Composer Michael Brough, born in Leeds
The second Swaledale Festival for me, and certainly a joyful feast of breathtaking scenery, kind people, a genuine love of unusual and passionate music-making, and all the associations with All Creatures Great And Small in that area. Heck, I grew up looking at those dales. And men with floppy hair and fairisle jumpers thrusting their hands into cows to make them well or bring forth other cows, and tending to little shaggy dogs on rough-hewn tables.

The Festival commissioned Mr. Brough to compose a work for piano, tenor and mezzo, and what did he come up with? Only a 17-minute-long lurid Victorian (I almost wrote 'camp') mini-secular-oratorio!

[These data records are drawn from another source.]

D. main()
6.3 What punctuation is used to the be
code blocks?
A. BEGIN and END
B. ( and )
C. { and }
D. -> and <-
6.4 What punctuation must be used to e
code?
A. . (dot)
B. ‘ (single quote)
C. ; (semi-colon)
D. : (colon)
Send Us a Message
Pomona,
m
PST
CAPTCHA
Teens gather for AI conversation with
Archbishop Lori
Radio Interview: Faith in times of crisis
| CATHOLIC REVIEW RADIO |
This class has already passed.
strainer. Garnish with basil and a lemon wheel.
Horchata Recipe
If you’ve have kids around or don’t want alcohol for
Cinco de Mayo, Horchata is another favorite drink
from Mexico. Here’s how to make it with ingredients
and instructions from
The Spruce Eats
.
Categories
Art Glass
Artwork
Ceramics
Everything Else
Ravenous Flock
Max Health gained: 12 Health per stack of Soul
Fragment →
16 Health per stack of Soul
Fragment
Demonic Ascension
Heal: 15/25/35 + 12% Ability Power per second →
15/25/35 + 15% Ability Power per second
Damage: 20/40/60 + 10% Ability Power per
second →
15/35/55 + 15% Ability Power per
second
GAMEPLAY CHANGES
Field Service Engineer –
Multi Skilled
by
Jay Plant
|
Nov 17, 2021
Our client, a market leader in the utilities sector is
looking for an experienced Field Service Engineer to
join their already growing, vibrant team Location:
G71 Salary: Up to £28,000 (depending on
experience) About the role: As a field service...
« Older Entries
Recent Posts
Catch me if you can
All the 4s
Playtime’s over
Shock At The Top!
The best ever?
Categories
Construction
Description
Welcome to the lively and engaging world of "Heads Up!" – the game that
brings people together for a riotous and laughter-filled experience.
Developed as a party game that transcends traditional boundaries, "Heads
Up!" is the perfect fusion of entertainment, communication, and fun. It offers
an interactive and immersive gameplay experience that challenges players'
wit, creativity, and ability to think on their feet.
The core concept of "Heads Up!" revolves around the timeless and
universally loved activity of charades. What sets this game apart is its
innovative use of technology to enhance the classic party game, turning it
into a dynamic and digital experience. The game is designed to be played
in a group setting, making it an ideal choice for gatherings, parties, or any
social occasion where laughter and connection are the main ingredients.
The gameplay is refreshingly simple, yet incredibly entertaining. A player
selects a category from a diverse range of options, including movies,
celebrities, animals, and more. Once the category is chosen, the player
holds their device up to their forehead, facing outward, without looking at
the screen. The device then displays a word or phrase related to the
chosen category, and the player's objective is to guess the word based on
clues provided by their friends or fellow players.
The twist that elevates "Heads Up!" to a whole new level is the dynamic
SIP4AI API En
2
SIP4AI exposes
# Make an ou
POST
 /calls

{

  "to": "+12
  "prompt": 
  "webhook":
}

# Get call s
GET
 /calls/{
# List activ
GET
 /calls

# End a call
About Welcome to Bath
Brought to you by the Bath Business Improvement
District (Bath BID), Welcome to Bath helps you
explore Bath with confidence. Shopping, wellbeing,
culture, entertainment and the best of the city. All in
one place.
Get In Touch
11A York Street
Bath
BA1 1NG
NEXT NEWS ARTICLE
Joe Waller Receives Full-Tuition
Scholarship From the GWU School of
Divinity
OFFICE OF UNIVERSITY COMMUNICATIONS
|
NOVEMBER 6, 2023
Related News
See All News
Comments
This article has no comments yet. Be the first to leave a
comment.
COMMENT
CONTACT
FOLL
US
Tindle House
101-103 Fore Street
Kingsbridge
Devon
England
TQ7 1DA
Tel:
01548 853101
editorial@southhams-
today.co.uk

Crazy! Subtitled "Marine Variations for Two Pirates and Piano", The words are by Alfred Noyes (1880-1958). These are the first words I sing:

"Sea-roads plated with pieces of eight that rolled to a heaven by rum made mellow,
Heaved and coloured our barque's black nose where the Lascar sang to a twinkling star,
And the tangled bow-sprit plunged and dipped its point in the west's wild red and yellow,
Till the curved white moon crept out astern like a naked knife from a blue cymar."

Stephen sang heroically and I tried to keep up.
The piano roared, and many in the audience (faces beaming) commented that they'd not heard the piano sound like that during the whole festival.
The concert had to end with duets and we'd run out of ideas. "Oh don't worry, I'll arrange some folk songs," said Stephen. That he did. Those four song arrangements (Soldier, Soldier; The Trees They Grow So High; Golden Slumbers; Oh No John) will have a great future. Zita Syme, my soprano duet partner and also partner of Stephen, was coaxed onto the stage to do Golden Slumbers with Stephen, and everyone was completely enchanted. An unexpected voice is always a good thing in a recital, and when it's as limpid and meltingly gorgous as Zita's, well...it's magic.

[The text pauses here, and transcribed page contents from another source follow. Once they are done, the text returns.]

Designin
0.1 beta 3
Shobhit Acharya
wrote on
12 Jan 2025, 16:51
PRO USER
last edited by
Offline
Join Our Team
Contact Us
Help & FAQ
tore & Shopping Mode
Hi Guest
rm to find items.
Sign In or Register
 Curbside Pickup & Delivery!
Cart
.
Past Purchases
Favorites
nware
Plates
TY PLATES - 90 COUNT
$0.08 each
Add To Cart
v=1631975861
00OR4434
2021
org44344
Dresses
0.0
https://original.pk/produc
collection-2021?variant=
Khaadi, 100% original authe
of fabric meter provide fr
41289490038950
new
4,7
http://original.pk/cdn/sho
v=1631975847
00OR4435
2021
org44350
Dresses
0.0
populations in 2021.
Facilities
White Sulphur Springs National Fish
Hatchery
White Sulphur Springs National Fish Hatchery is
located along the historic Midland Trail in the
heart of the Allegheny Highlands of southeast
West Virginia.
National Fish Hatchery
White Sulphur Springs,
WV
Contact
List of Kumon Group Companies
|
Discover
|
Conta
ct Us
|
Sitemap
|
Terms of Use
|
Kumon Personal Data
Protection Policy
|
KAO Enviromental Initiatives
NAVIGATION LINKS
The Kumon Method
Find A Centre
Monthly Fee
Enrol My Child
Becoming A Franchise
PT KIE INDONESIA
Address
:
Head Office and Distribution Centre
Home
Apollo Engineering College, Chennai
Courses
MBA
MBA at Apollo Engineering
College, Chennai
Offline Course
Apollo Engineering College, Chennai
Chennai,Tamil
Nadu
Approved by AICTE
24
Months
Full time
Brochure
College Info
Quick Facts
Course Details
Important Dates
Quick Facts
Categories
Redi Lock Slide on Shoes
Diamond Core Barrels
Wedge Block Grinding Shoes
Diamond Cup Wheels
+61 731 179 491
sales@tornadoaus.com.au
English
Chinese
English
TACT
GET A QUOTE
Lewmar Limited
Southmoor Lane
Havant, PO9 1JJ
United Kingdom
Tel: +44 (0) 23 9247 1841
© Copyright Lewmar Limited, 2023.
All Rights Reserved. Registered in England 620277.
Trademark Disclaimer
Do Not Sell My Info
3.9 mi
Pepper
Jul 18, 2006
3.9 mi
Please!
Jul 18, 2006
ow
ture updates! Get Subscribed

Look at the variety of trees behind me...and how country-cottage the building is.

The next day we went and sang at a local Retirement Home as part of the festival's Community Outreach. It was in a small town called Bedale and it was a lovely, lovely place. Covered in climbing flowers, and round the side lovely gardens.
Ate lots of pies and didn't exercise nearly enough to make up for it.